# Problem statement
One part of the entries below is wanted: the lines from the one containing "doğmuştur (Özder 1978: 8)." through the one containing "(Aytekin 2014: 13)". Write those out exactly and nothing else.

# Information supplied
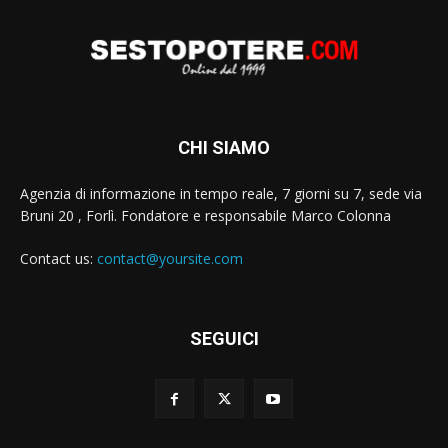
CHI SIAMO
Agenzia di informazione in tempo reale, 7 giorni su 7, sede via
Bruni 20 , Forlì. Fondatore e responsabile Marco Colonna
Contact us:
contact@yoursite.com
SEGUICI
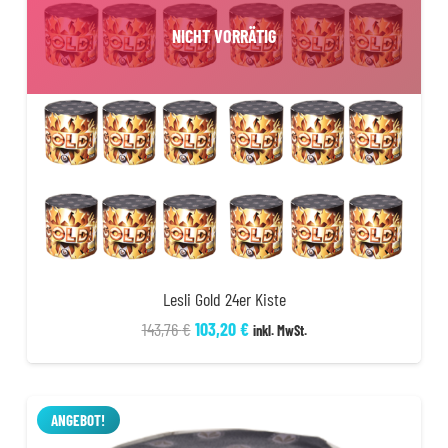
NICHT VORRÄTIG
Lesli Gold 24er Kiste
Ursprünglicher
Aktueller
143,76
€
103,20
€
inkl. MwSt.
Preis
Preis
war:
ist:
143,76 €
103,20 €.
ANGEBOT!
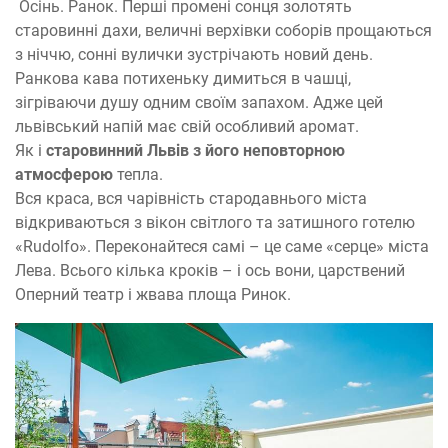
Осінь. Ранок. Перші промені сонця золотять
старовинні дахи, величні верхівки соборів прощаються
з ніччю, сонні вулички зустрічають новий день.
Ранкова кава потихеньку димиться в чашці,
зігріваючи душу одним своїм запахом. Адже цей
львівський напій має свій особливий аромат.
Як і
старовинний Львів з його неповторною
атмосферою
тепла.
Вся краса, вся чарівність стародавнього міста
відкриваються з вікон світлого та затишного готелю
«Rudolfo». Переконайтеся самі – це саме «серце» міста
Лева. Всього кілька кроків – і ось вони, царствений
Оперний театр і жвава площа Ринок.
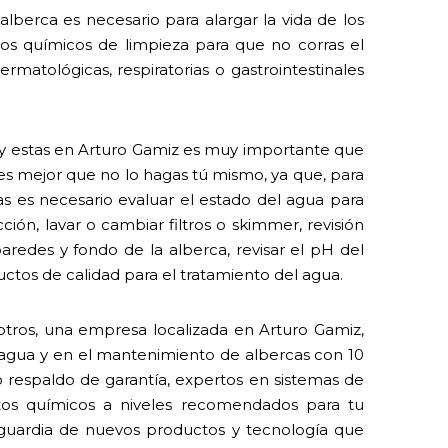
lberca es necesario para alargar la vida de los
 los químicos de limpieza para que no corras el
rmatológicas, respiratorias o gastrointestinales
al y estas en Arturo Gamiz es muy importante que
 es mejor que no lo hagas tú mismo, ya que, para
 es necesario evaluar el estado del agua para
ión, lavar o cambiar filtros o skimmer, revisión
paredes y fondo de la alberca, revisar el pH del
ctos de calidad para el tratamiento del agua.
tros, una empresa localizada en Arturo Gamiz,
l agua y en el mantenimiento de albercas con 10
o respaldo de garantía, expertos en sistemas de
tos químicos a niveles recomendados para tu
nguardia de nuevos productos y tecnología que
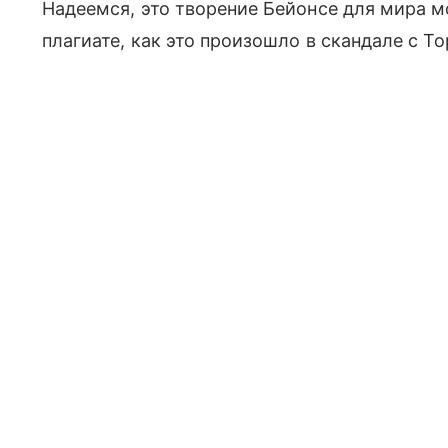
Надеемся, это творение Бейонсе для мира 
плагиате, как это произошло в скандале с To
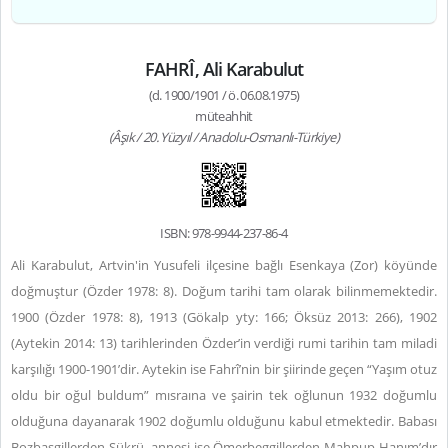
FAHRÎ, Ali Karabulut
(d. 1900/1901 / ö. 06.08.1975)
müteahhit
(Âşık / 20. Yüzyıl / Anadolu-Osmanlı-Türkiye)
ISBN: 978-9944-237-86-4
Ali Karabulut, Artvin'in Yusufeli ilçesine bağlı Esenkaya (Zor) köyünde
doğmuştur (Özder 1978: 8). Doğum tarihi tam olarak bilinmemektedir.
1900 (Özder 1978: 8), 1913 (Gökalp yty: 166; Öksüz 2013: 266), 1902
(Aytekin 2014: 13) tarihlerinden Özder’in verdiği rumi tarihin tam miladi
karşılığı 1900-1901’dir. Aytekin ise Fahrî’nin bir şiirinde geçen “Yaşım otuz
oldu bir oğul buldum” mısraına ve şairin tek oğlunun 1932 doğumlu
olduğuna dayanarak 1902 doğumlu olduğunu kabul etmektedir. Babası
Bozbaşgillerden Şükrü, annesi ise Ömerbeggillerden Mahpup Hanım’dır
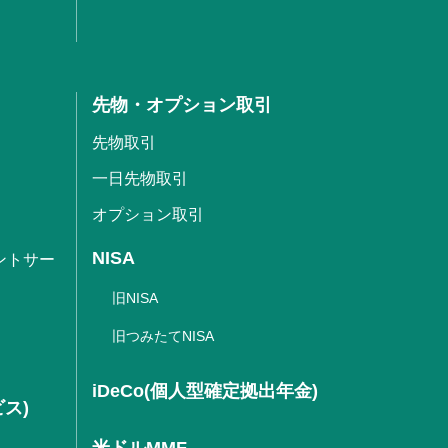
先物・オプション取引
先物取引
一日先物取引
オプション取引
NISA
ントサー
旧NISA
旧つみたてNISA
iDeCo(個人型確定拠出年金)
ビス)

# Solution for this problem
doğmuştur (Özder 1978: 8). Doğum tarihi tam olarak bilinmemektedir.
1900 (Özder 1978: 8), 1913 (Gökalp yty: 166; Öksüz 2013: 266), 1902
(Aytekin 2014: 13) tarihlerinden Özder’in verdiği rumi tarihin tam miladi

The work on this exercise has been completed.